*** Opening Dataset extract ***

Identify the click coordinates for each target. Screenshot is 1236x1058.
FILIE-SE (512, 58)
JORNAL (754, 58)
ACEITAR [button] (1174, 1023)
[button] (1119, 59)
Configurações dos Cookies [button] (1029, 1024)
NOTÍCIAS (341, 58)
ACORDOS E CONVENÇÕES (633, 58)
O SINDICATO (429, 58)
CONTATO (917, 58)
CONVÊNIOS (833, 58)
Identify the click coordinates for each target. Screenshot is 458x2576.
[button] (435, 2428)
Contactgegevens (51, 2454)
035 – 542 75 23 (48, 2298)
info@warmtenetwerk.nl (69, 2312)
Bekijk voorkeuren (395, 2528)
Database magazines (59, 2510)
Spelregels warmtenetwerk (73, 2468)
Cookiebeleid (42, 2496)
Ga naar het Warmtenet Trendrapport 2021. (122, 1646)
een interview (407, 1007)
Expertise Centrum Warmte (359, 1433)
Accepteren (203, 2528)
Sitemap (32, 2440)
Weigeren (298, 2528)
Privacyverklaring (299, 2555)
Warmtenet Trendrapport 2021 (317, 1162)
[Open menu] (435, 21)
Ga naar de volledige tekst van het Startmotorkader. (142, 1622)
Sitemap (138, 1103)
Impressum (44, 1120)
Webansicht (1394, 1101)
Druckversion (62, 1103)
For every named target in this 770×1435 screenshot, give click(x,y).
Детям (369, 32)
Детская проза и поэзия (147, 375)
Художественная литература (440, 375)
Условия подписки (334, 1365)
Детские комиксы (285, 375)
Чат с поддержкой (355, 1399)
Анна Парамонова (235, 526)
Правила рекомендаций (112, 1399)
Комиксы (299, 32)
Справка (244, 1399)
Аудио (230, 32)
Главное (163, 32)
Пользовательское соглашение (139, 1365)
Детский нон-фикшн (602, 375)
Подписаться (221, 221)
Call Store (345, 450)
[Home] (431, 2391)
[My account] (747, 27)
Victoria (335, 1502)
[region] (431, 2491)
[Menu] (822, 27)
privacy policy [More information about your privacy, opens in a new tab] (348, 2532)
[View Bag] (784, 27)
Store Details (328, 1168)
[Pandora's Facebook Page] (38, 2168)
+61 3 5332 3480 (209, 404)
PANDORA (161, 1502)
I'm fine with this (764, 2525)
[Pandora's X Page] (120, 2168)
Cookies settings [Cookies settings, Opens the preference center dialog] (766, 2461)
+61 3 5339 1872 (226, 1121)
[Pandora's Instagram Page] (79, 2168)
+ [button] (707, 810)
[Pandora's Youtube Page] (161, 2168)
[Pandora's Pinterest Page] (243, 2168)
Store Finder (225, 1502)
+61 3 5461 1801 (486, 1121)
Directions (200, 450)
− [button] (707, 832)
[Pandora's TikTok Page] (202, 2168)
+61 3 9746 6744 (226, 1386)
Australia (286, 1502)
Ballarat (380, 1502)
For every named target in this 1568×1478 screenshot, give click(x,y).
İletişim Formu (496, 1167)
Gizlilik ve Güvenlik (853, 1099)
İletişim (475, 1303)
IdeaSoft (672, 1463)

*** Closing Dataset extract ***

» How to complete this task:
Copy the lines above exactly. Start with the line containing "Комиксы (299, 32)", end with the line containing "PANDORA (161, 1502)", and include both.

» Written solution:
Комиксы (299, 32)
Справка (244, 1399)
Аудио (230, 32)
Главное (163, 32)
Пользовательское соглашение (139, 1365)
Детский нон-фикшн (602, 375)
Подписаться (221, 221)
Call Store (345, 450)
[Home] (431, 2391)
[My account] (747, 27)
Victoria (335, 1502)
[region] (431, 2491)
[Menu] (822, 27)
privacy policy [More information about your privacy, opens in a new tab] (348, 2532)
[View Bag] (784, 27)
Store Details (328, 1168)
[Pandora's Facebook Page] (38, 2168)
+61 3 5332 3480 (209, 404)
PANDORA (161, 1502)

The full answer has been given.